_Brief_:
Find the line with "Conflict Material" in the entries below, then output every line from it down to the line with "Einkaufstasche Eastpak Optown Tote", exactly and with no pictures.
--- START ---
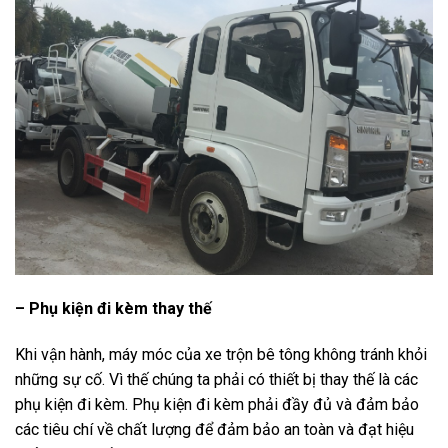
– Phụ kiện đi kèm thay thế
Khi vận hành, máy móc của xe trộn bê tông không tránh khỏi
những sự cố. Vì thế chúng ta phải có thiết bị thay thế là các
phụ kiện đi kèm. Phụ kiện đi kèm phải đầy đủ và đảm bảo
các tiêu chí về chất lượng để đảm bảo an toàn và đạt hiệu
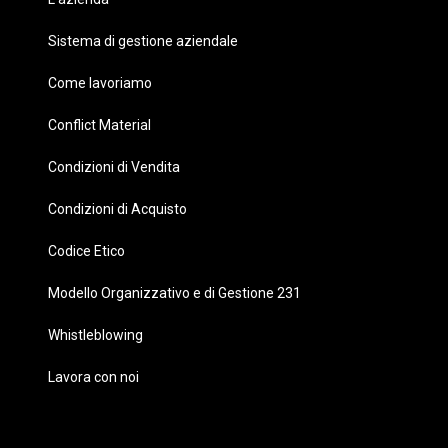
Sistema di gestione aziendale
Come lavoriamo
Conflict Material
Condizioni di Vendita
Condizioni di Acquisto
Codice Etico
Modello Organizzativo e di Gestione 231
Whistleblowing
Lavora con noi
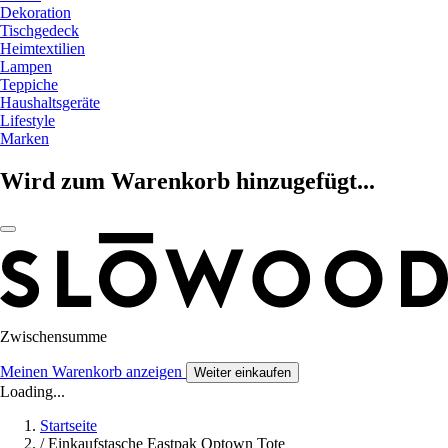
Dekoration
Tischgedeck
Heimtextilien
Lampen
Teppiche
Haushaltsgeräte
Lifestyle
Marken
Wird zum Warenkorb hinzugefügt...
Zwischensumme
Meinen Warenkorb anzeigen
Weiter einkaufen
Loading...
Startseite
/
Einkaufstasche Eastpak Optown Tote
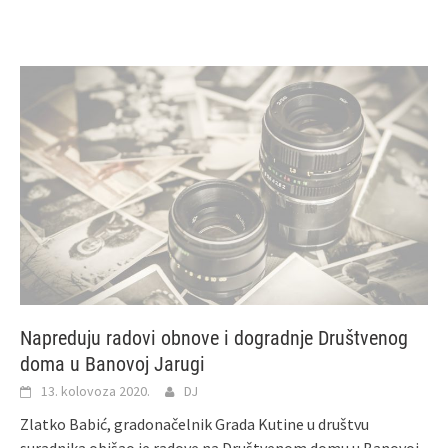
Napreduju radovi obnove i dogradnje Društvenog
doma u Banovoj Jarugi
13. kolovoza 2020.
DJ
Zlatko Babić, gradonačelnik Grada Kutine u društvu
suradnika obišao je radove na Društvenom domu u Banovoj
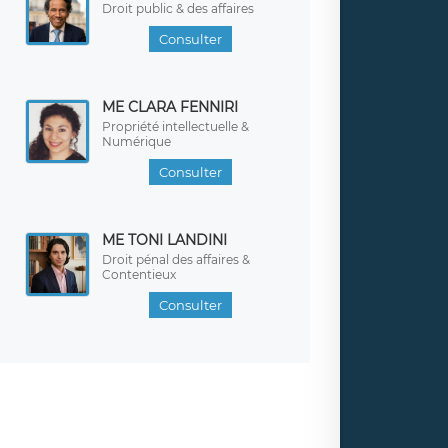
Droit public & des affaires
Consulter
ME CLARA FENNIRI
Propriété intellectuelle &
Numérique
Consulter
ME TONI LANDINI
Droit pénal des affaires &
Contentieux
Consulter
--- END ---
--- START ---
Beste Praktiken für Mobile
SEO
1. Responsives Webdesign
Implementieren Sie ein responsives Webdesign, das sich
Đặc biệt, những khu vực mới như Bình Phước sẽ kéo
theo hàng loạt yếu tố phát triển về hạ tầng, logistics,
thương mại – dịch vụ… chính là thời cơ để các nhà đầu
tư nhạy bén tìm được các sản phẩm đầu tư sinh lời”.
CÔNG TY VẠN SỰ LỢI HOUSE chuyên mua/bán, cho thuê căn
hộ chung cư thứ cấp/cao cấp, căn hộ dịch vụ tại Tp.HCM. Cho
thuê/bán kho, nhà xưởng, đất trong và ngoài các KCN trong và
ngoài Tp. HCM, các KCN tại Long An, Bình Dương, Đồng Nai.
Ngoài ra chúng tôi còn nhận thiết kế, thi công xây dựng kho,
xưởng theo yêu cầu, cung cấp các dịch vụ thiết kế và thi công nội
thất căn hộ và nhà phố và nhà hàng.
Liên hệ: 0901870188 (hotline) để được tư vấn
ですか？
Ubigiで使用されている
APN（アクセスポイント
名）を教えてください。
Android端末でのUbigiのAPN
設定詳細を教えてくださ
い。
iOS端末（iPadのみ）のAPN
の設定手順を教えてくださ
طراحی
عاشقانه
--- END ---
_Solution for this exercise_:
Conflict Material
Condizioni di Vendita
Condizioni di Acquisto
Codice Etico
Modello Organizzativo e di Gestione 231
Whistleblowing
Lavora con noi
Dekoration
Tischgedeck
Heimtextilien
Lampen
Teppiche
Haushaltsgeräte
Lifestyle
Marken
Wird zum Warenkorb hinzugefügt...
Zwischensumme
Meinen Warenkorb anzeigen
Weiter einkaufen
Loading...
Startseite
/
Einkaufstasche Eastpak Optown Tote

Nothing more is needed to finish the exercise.